General

North-East Nigeria: Act Now, Avert the Worst (August 2020)

The ongoing conflict in north-east Nigeria, now entering its eleventh year, and the upsurge in violent attacks witnessed over the past year in the crisis-affected states of Borno, Adamawa and Yobe have deepened humanitarian needs. The COVID-19 pandemic further exacerbates the situation and risks wreaking havoc on the most vulnerable population.

Across the three crisis-affected BAY states, 10.6 million people out of a total of 13 million – four in five people – will need some form of humanitarian assistance in 2020. This is a 49 per cent increase in the number of people in need since last year, up from 7.1 million, mainly from increasing violence and insecurity further compounded by the COVID-19 pandemic. This is also the highest number of people in need estimated since the beginning of the coordinated humanitarian response five years ago.

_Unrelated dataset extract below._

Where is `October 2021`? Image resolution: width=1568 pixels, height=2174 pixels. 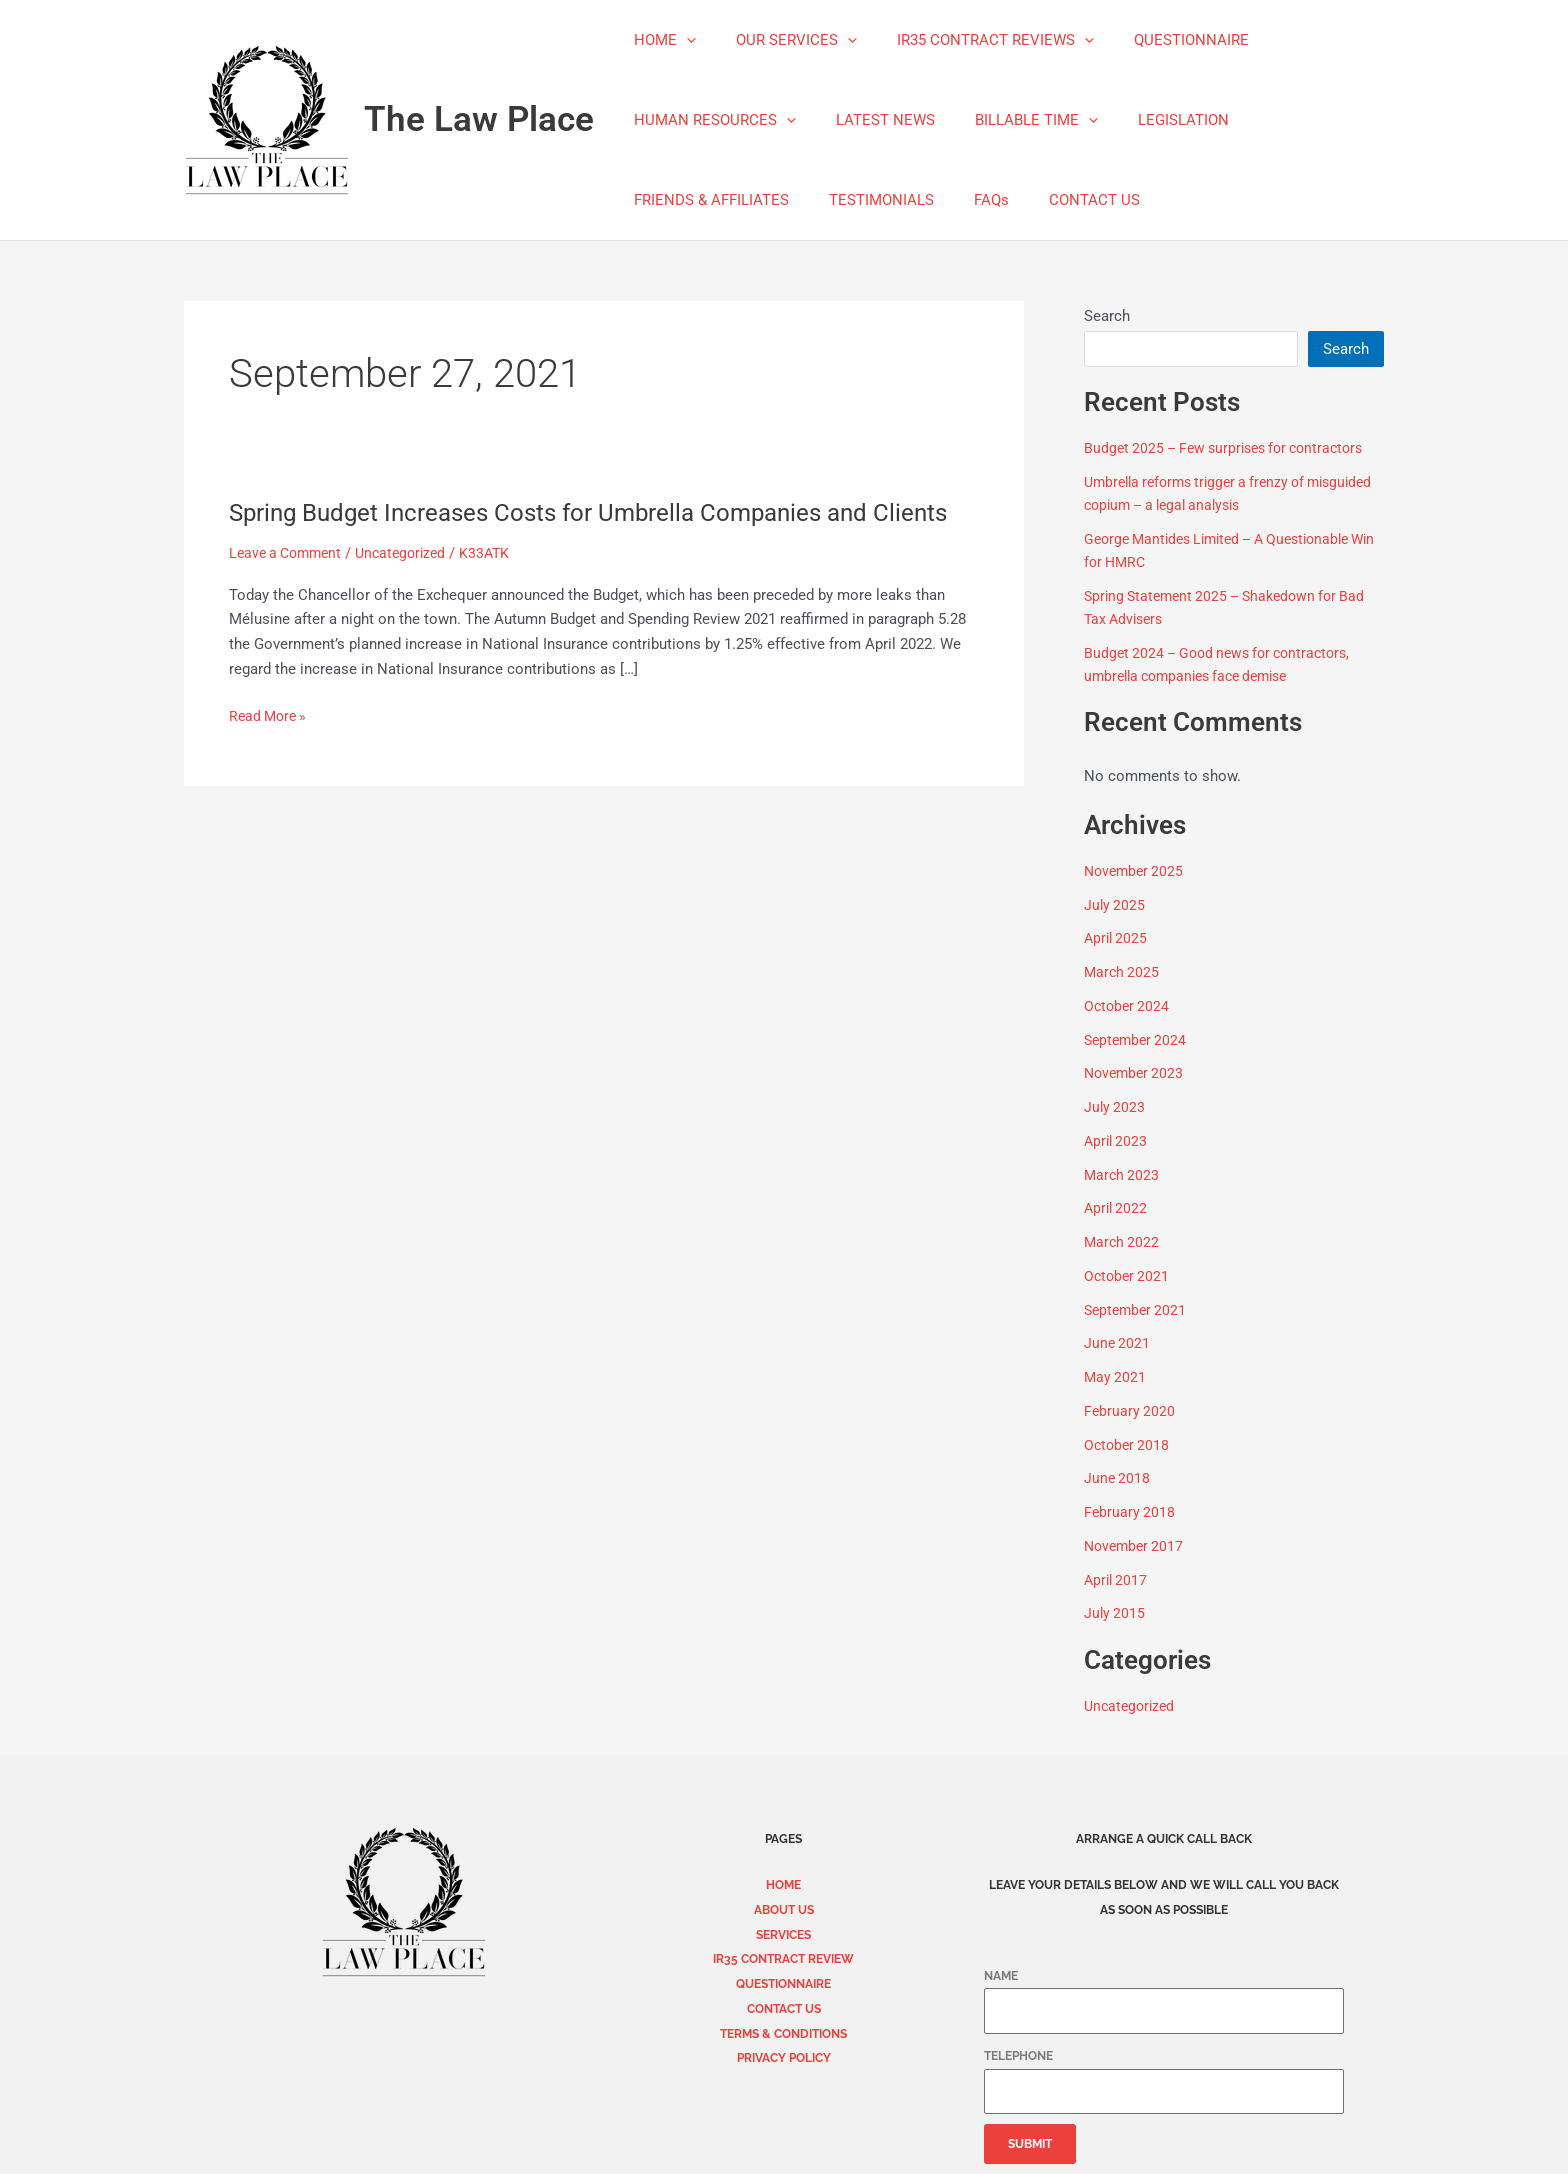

In 2019, humanitarian organisations provided support to more than 5.2 million, which represents 84 per cent of the 6.2 million people targeted for assistance at the beginning of the year. Over 4 million people received emergency health treatment or support, 2.4 million benefited from food assistance; and everyday aid workers saved the lives of over 650 children suffering from severe acute malnutrition.

Despite these considerable achievements, the humanitarian situation in Nigeria remains one of the largest crises in the world today. Urgent assistance is needed to curtail the spread of COVID-19 in the most populous country in Africa, especially in overcrowded camps for internally displaced persons.

Now is the time for all stakeholders to take coordinated action sustained by sufficient resources. All actors urgently need to work together to strengthen a principled response and facilitate access to the most vulnerable people to maintain hard-won gains in providing protection and basic services to millions of people and prevent the humanitarian crisis in north-east Nigeria from spiralling back downwards to unprecedented levels.

Failure to do so would not only have dire consequences for the future of the most vulnerable people in the north-east, compromising their coping mechanisms and prospects of survival, but also have far-reaching implications in terms of human suffering, as well as on regional stability and prospect for development.